_Data for review_:
*-*-*

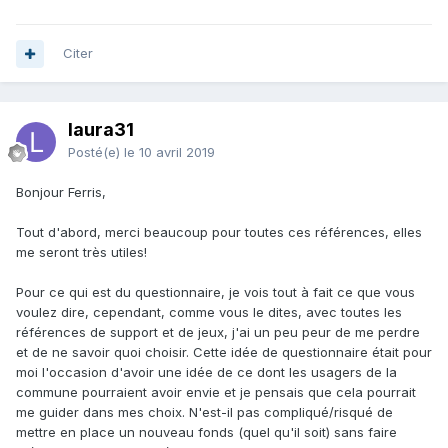
Citer
laura31
Posté(e)
le 10 avril 2019
Bonjour Ferris,
Tout d'abord, merci beaucoup pour toutes ces références, elles
me seront très utiles!
Pour ce qui est du questionnaire, je vois tout à fait ce que vous
voulez dire, cependant, comme vous le dites, avec toutes les
références de support et de jeux, j'ai un peu peur de me perdre
et de ne savoir quoi choisir. Cette idée de questionnaire était pour
moi l'occasion d'avoir une idée de ce dont les usagers de la
commune pourraient avoir envie et je pensais que cela pourrait
me guider dans mes choix. N'est-il pas compliqué/risqué de
mettre en place un nouveau fonds (quel qu'il soit) sans faire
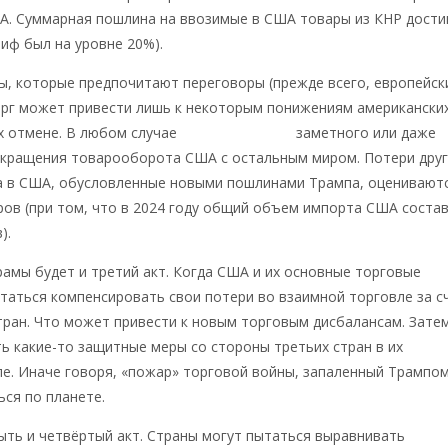
А. Суммарная пошлина на ввозимые в США товары из КНР дости
риф был на уровне 20%).
ы, которые предпочитают переговоры (прежде всего, европейски
орг может привести лишь к некоторым понижениям американски
их отмене. В любом случае
можно ожидать
заметного или даже
окращения товарооборота США с остальным миром. Потери друг
та в США, обусловленные новыми пошлинами Трампа, оценивают
ров (при том, что в 2024 году общий объем импорта США соста
).
драмы будет и третий акт. Когда США и их основные торговые
таться компенсировать свои потери во взаимной торговле за с
стран. Что может привести к новым торговым дисбалансам. Зате
ь какие-то защитные меры со стороны третьих стран в их
е. Иначе говоря, «пожар» торговой войны, запаленный Трампом
ся по планете.
ть и четвёртый акт. Страны могут пытаться выравнивать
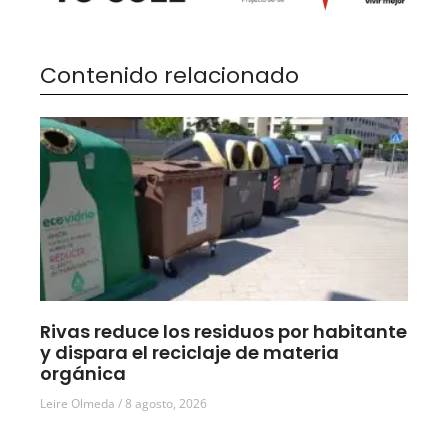
Contenido relacionado
Rivas reduce los residuos por habitante
y dispara el reciclaje de materia
orgánica
Leire Olmeda
8 agosto, 2026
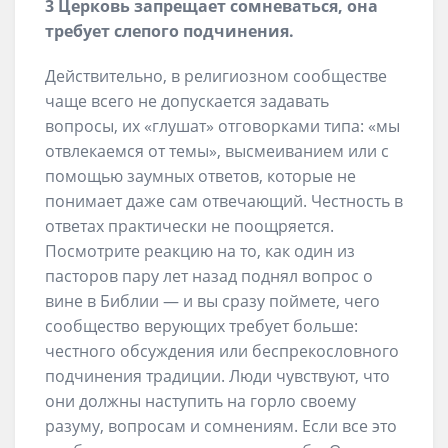
3 Церковь запрещает сомневаться, она
требует слепого подчинения.
Действительно, в религиозном сообществе
чаще всего не допускается задавать
вопросы, их «глушат» отговорками типа: «мы
отвлекаемся от темы», высмеиванием или с
помощью заумных ответов, которые не
понимает даже сам отвечающий. Честность в
ответах практически не поощряется.
Посмотрите реакцию на то, как один из
пасторов пару лет назад поднял вопрос о
вине в Библии — и вы сразу поймете, чего
сообщество верующих требует больше:
честного обсуждения или беспрекословного
подчинения традиции. Люди чувствуют, что
они должны наступить на горло своему
разуму, вопросам и сомнениям. Если все это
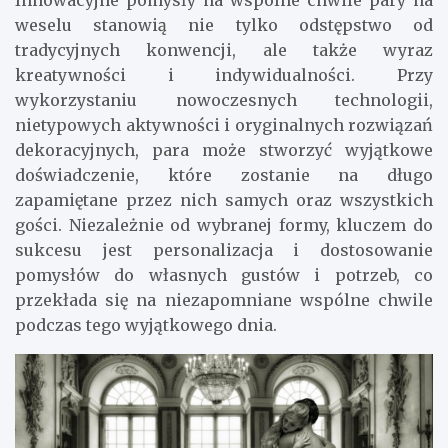
Innowacyjne pomysły na wspólne chwile pary na
weselu stanowią nie tylko odstępstwo od
tradycyjnych konwencji, ale także wyraz
kreatywności i indywidualności. Przy
wykorzystaniu nowoczesnych technologii,
nietypowych aktywności i oryginalnych rozwiązań
dekoracyjnych, para może stworzyć wyjątkowe
doświadczenie, które zostanie na długo
zapamiętane przez nich samych oraz wszystkich
gości. Niezależnie od wybranej formy, kluczem do
sukcesu jest personalizacja i dostosowanie
pomysłów do własnych gustów i potrzeb, co
przekłada się na niezapomniane wspólne chwile
podczas tego wyjątkowego dnia.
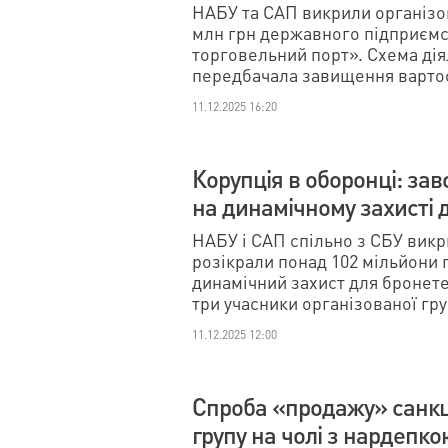
НАБУ та САП викрили організов
млн грн державного підприємс
торговельний порт». Схема діял
передбачала завищення вартос
11.12.2025 16:20
Корупція в оборонці: за
на динамічному захисті 
НАБУ і САП спільно з СБУ викр
розікрали понад 102 мільйони 
динамічний захист для бронет
три учасники організованої гр
11.12.2025 12:00
Спроба «продажу» санкц
групу на чолі з нардепк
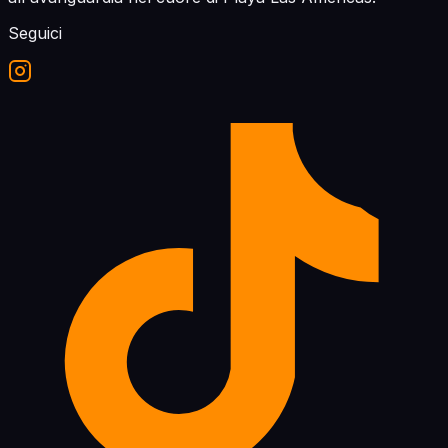
Seguici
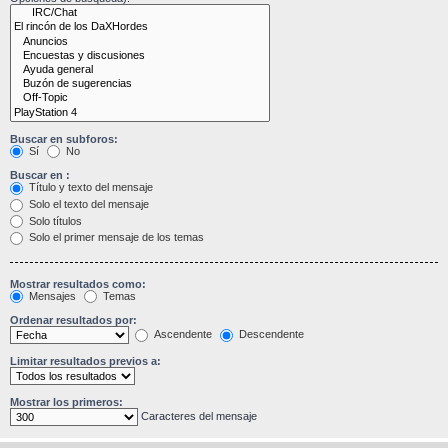
Buscar en subforos:
Sí
No
Buscar en :
Título y texto del mensaje
Solo el texto del mensaje
Solo títulos
Solo el primer mensaje de los temas
Mostrar resultados como:
Mensajes
Temas
Ordenar resultados por:
Ascendente
Descendente
Limitar resultados previos a:
Mostrar los primeros:
Caracteres del mensaje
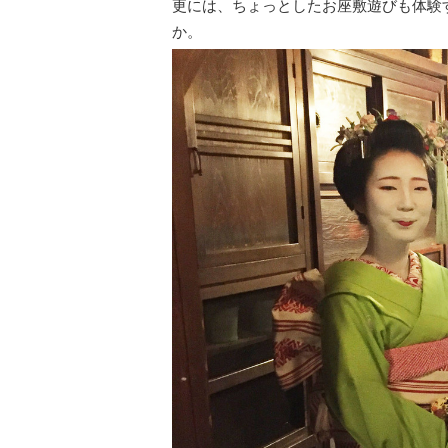
更には、ちょっとしたお座敷遊びも体験
か。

*-*-*

_Brief_: Each line of the listing that includes the word "références" counts once; give the total as a single number.

_Output of the exercise_: 2